While the United States has slightly over double the average internet speed, it actually is  not among the fastest in the world. A glance at the statistics on internet speed shows, for example, the Netherlands—which was the first European country to adopt net neutrality—is a world leader in internet speed with faster delivery of content than the United States. The proposed net neutrality rules are less the imposition of government regulation than an interceding to prevent a limited number of private internet providers. Whatever legal decisions are made about how we wish to regulate rent seeking charges for service on the internet we still face challenges in how we plan to pay for constantly upgrading network infrastructure such as fiber-optic cables.

Won’t imposing new regulation on the Internet industry promote endless litigation that primarily benefits lawyers and negatively impacts internet innovation and investment as companies and investors try to figure out what provision do or do not apply under the new rules?

The situation that prevails at the moment is uncertainty. Businesses have found it difficult to know how much they can invest in internet delivery infrastructure, how to accommodate variable demands on bandwidth, and how to design pricing structures. As with any new legislation, there will be a period when both the administrative agency and private parties try to figure out the prevailing rules. No doubt there also will be legal challenges to the FCC’s authority. However, in this particular instance the doubt about how the FCC will operate should be circumscribed. Net neutrality has been the prevailing practice in internet delivery, and the FCC has already been involved in trying to limit discriminatory delivery by providers.

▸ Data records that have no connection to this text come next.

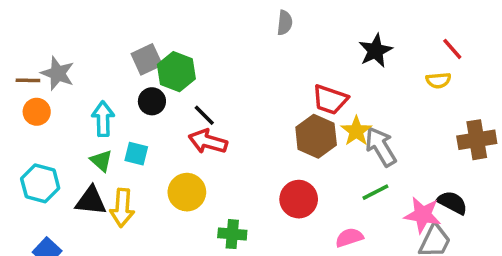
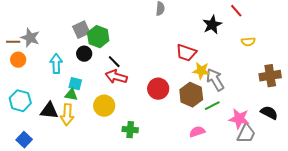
red line: (452, 49) -> (236, 11), moved
yellow star: (356, 131) -> (201, 71), turned -30
brown hexagon: (316, 136) -> (191, 95), moved
green triangle: (101, 161) -> (71, 95), moved, turned -32
red circle: (299, 199) -> (158, 89), moved
black semicircle: (452, 203) -> (269, 113), moved

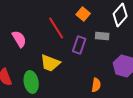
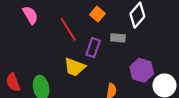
pink semicircle: (19, 39) -> (30, 15), moved
yellow trapezoid: (50, 63) -> (75, 67), moved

Rigorous enforcement of antitrust laws can prevent dominant Internet service providers from the practice of price discrimination. Isn’t strong antitrust enforcement superior to creating new regulations of the Internet?

Antitrust laws are intended to preserve competition by preventing anti-competitive behavior. The argument for using antitrust regulation to prevent abusive pricing structures on the internet is that such abuses are an occasional occurrence. Moreover, using an antitrust model, rather than an administrative regulatory model as exemplified by the FCC, might allow private companies to pursue diversity in pricing, operability, and technological innovation. There is much to be said for this approach. But we do not have the kind of stark choice identified in the current Congressional debates: FCC regulation versus antitrust.

What I think—and I hope—will emerge is a form of minimal regulation at the FCC level. FCC overreach will be carefully monitored by Congress. The agency should limit its imposition of standardization and interoperability in ways that might repress new, innovative models of internet architecture. This would leave the instances of troubling diversity—when new forms are used to limit competition and raise prices—to be dealt with through antitrust suits launched by the Department of Justice.